日本フィギュア界の黎明期を支えた選手の1人である鍵山正和(かぎやま まさかず)さん。
2大会連続の五輪出場、全日本選手権3連覇という輝かしい実績を持ちながらも、鍵山さんの歩みは決して平坦なものではありませんでした。
大病を乗り越え、不屈の精神でリンクに立ち続けるその姿は、まさに「ストイック」という言葉が相応しいです。
そんな鍵山正和さんが現在、情熱を注いでいるのが、日本を代表する「2人のトップスケーター」の育成です。

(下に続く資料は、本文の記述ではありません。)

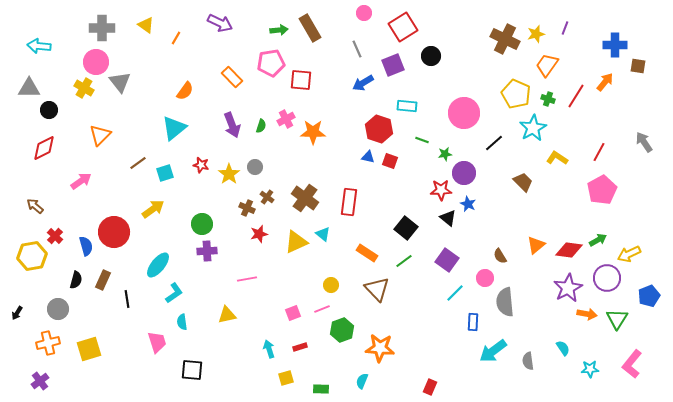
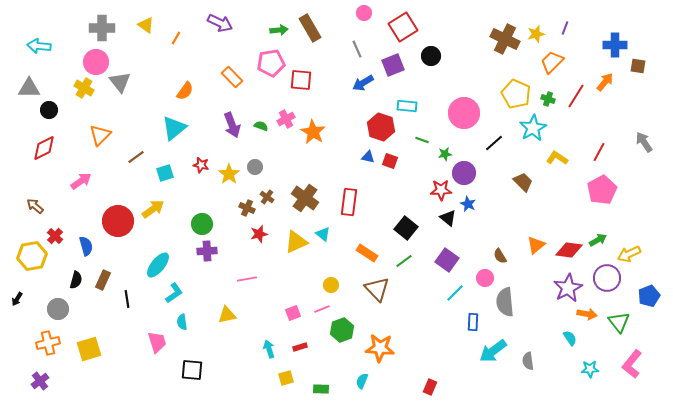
orange trapezoid at (547, 65): moved 5 px right, 3 px up; rotated 10 degrees clockwise
green semicircle at (261, 126): rotated 88 degrees counterclockwise
red hexagon at (379, 129): moved 2 px right, 2 px up
orange star at (313, 132): rotated 30 degrees clockwise
brown line at (138, 163): moved 2 px left, 6 px up
red circle at (114, 232): moved 4 px right, 11 px up
black arrow at (17, 313): moved 14 px up
green triangle at (617, 319): moved 2 px right, 3 px down; rotated 10 degrees counterclockwise
cyan semicircle at (563, 348): moved 7 px right, 10 px up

名コーチの魂を継承する2人が、日々技を磨く拠点とはどこなのか。そして、その妥協なき挑戦を支えるスポンサーシップの正体は。
今回は、鍵山正和さんの知られざるストイックな経歴を紐解きながら、今まさに世界を席巻している「指導環境」について迫っていきます。
ぜひ最後までご覧ください
鍵山正和のストイックな経歴
鍵山正和のストイックな経歴とは
日本フィギュア界の礎を築いた「孤高の現役時代」
鍵山正和さんを語る上で欠かせないのは、1990年代前半、まだ日本男子が世界の表舞台で苦戦していた時代に築き上げた圧倒的な実績です。
鍵山さんは全日本選手権で3連覇(1991〜1993年)を成し遂げ、日本男子のエースとして1992年アルベールビル、1994年リレハンメルと2大会連続で冬季オリンピックに出場しました。
当時の武器は、誰にも真似できない「膝と足首の柔らかさ」を活かした深いエッジワークでした。
流行の技術に流されず、スケーティングの「基礎」を極めようとしたその姿勢は、当時から極めてストイックなものでした。
絶望から這い上がった「不屈のリハビリ」
指導者として順調にキャリアを積んでいた2018年、鍵山正和さんは脳出血という大きな試練に見舞われます。一時は命の危険もあり、体に麻痺が残るという、スケートに関わる者としては絶望的な状況でした。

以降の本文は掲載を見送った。